### About this exercise
Range to copy from the entries below: the line containing "[Pin on Pinterest] (660, 1430)" through the line containing "week (254, 892)", inclusive. Retype only those lines, exactly, without any images.

### Data in this exercise
▼

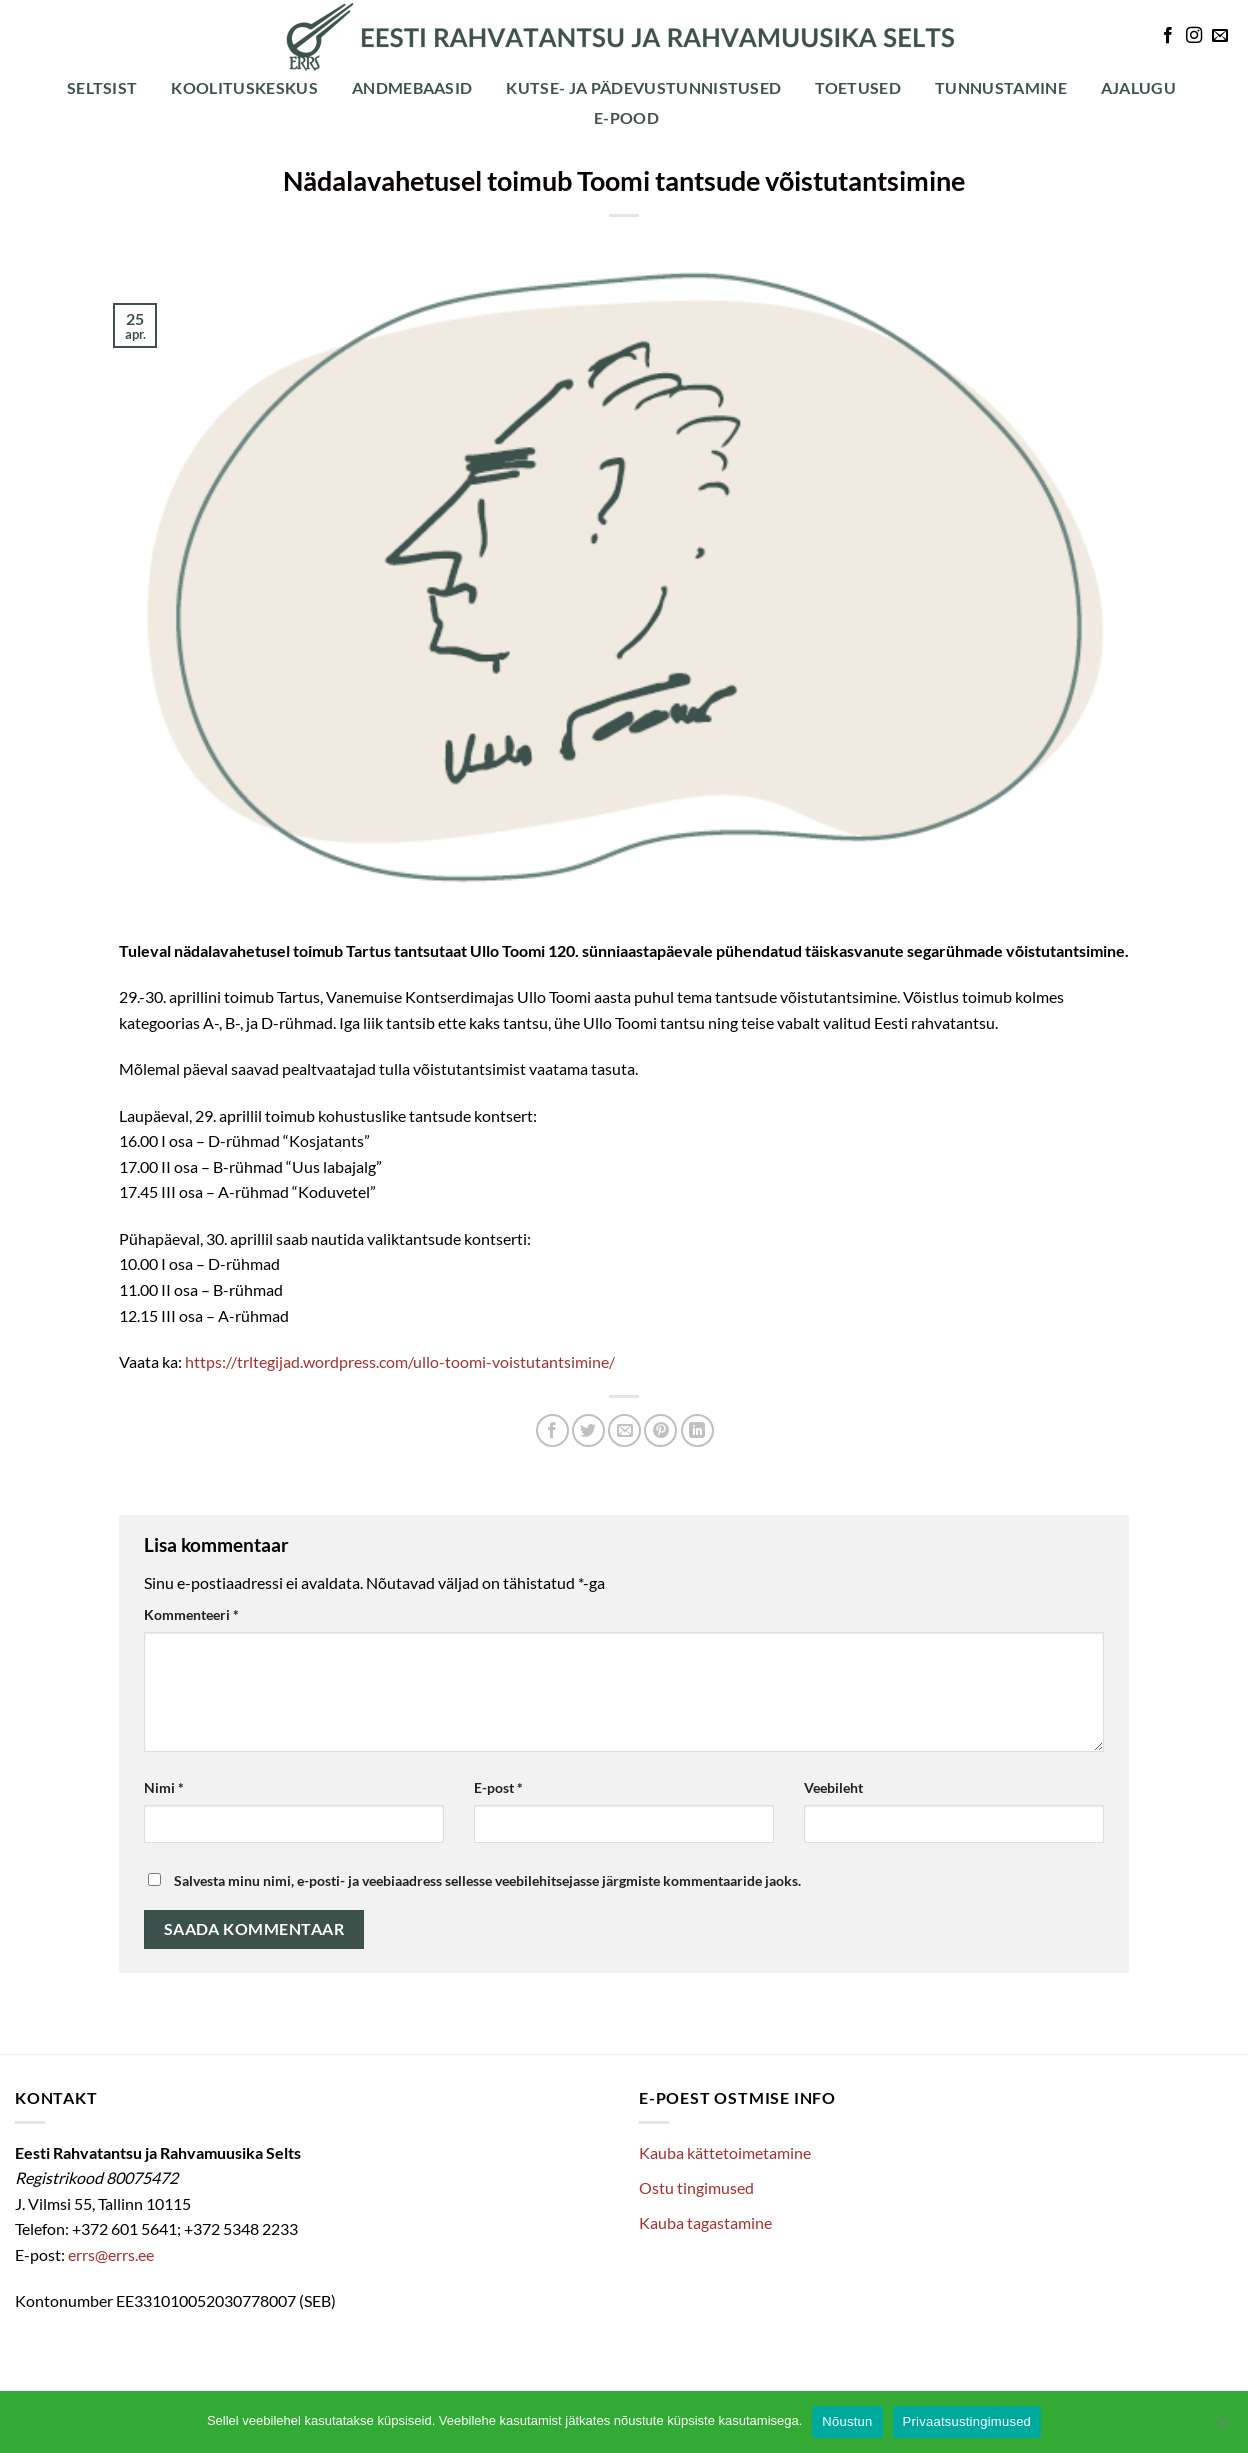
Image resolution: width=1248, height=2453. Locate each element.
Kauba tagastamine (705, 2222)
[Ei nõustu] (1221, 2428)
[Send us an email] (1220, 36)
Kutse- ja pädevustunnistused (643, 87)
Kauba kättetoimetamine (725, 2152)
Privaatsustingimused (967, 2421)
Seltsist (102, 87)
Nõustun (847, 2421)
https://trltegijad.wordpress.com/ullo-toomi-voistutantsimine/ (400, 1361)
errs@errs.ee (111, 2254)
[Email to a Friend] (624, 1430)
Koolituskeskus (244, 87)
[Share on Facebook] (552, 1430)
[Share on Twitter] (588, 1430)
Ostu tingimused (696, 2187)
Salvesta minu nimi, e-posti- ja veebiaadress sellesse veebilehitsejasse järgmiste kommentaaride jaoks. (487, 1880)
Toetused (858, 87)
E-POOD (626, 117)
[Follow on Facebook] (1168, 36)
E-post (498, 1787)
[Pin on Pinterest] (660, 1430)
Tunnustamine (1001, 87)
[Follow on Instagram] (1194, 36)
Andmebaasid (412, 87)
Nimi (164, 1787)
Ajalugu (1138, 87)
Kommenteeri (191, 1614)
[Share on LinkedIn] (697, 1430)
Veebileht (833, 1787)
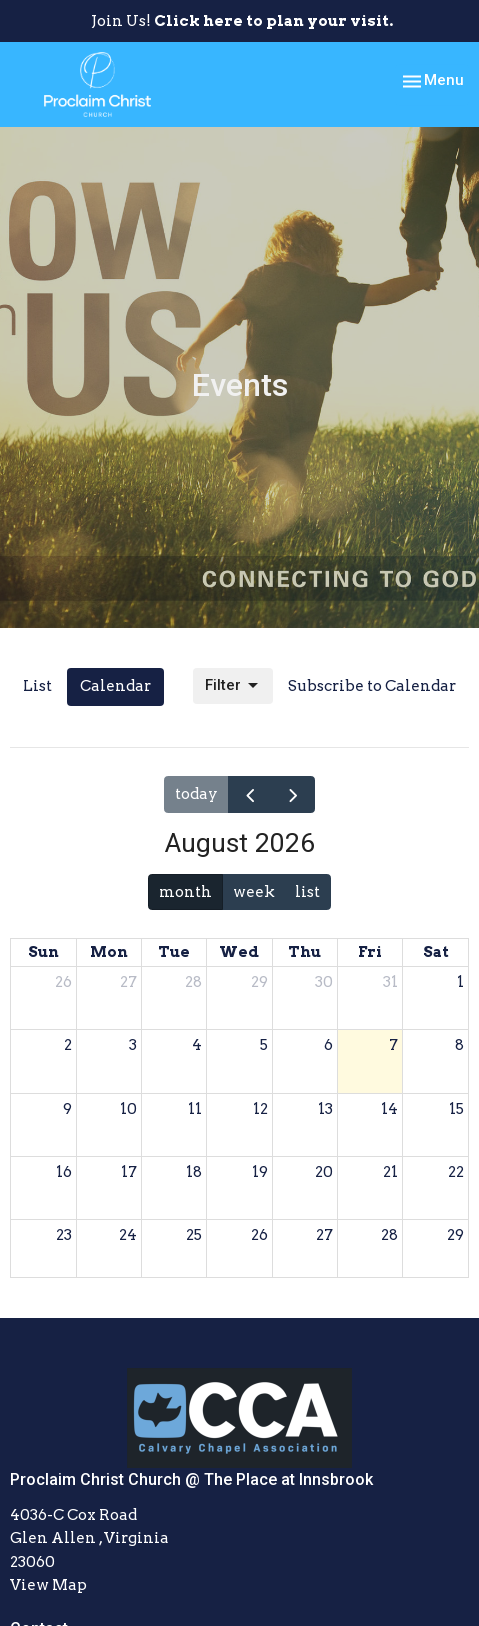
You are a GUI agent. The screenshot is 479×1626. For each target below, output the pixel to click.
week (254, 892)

▲
▼

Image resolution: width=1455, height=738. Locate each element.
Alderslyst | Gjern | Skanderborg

▲
▼

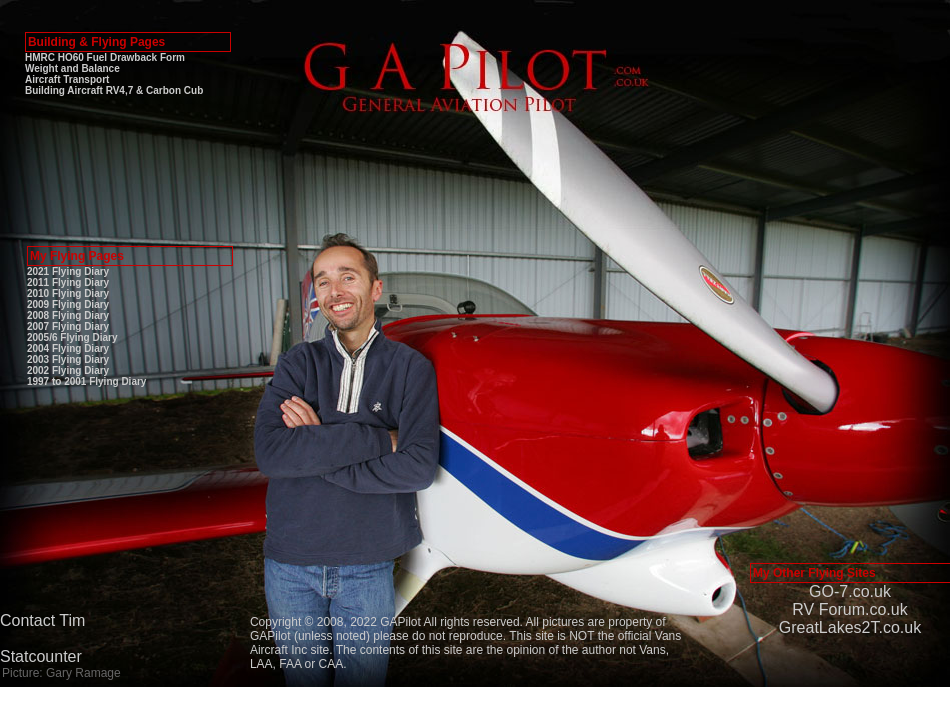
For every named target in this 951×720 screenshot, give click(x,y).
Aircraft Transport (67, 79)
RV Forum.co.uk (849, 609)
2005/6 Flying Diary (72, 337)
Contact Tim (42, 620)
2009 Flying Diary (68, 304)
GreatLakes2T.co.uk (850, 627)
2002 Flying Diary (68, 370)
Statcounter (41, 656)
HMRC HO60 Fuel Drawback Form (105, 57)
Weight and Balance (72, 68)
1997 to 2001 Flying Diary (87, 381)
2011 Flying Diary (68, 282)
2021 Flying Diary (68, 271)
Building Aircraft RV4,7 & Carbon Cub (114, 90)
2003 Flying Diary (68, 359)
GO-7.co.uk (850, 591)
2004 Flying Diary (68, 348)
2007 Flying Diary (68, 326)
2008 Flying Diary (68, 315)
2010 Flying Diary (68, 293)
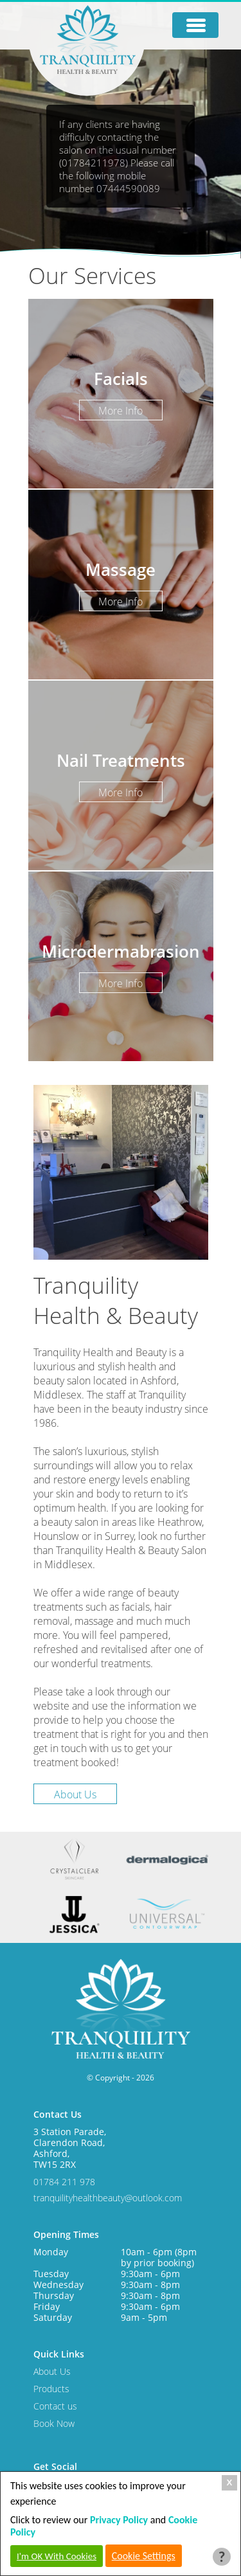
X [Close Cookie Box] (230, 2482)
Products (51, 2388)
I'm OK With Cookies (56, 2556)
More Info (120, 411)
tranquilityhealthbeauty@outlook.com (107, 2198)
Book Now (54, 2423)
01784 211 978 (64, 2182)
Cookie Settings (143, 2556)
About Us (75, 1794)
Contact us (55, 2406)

▲

### Result for this exercise
[Pin on Pinterest] (660, 1430)
Tunnustamine (1001, 87)
[Follow on Instagram] (1194, 36)
Andmebaasid (412, 87)
Nimi (164, 1787)
Ajalugu (1138, 87)
Kommenteeri (191, 1614)
[Share on LinkedIn] (697, 1430)
Veebileht (833, 1787)
You are a GUI agent. The screenshot is 479×1626. For each target below, output the pixel to click.
week (254, 892)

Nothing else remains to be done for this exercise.